Pneumonia prevention programs have focused primarily on mechanically ventilated patients. Kazaure et al outline the results of the longest-running postoperative pneumonia prevention program for nonmechanically ventilated patients, present long-term results (2008-2012) of a standardized postoperative ward-acquired pneumonia prevention program introduced in 2007 on the surgical ward of a university-affiliated Veterans Affairs hospital, and compare their postintervention pneumonia rates with those captured in the American College of Surgeons National Surgical Quality Improvement Program. They report an overall decreased pneumonia rate of 43.6% for noncardiac patients.
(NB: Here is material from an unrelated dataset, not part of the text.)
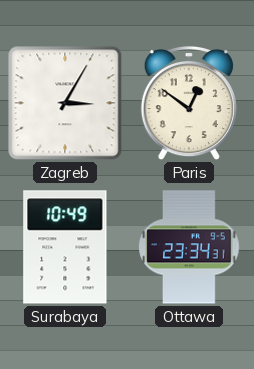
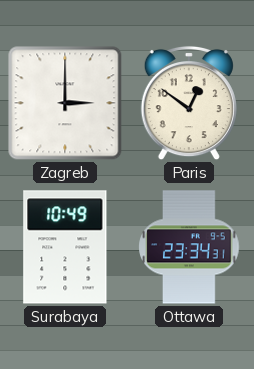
Zagreb: 3:05 -> 3:00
In 2003, the Agency for Healthcare Research and Quality established Patient Safety Indicators (PSIs) to monitor preventable adverse events during hospitalizations. Rose et al evaluate the comparative safety of endovascular aneurysm repair (EVAR) vs open aneurysm repair (OAR) of abdominal aortic aneurysm by measuring PSIs associated with each procedure over time. These PSIs can be used to monitor the comparative safety of emerging surgical technologies. Herein, EVAR was safer than OAR. The adoption of minimally invasive technology can improve safety among surgical admissions.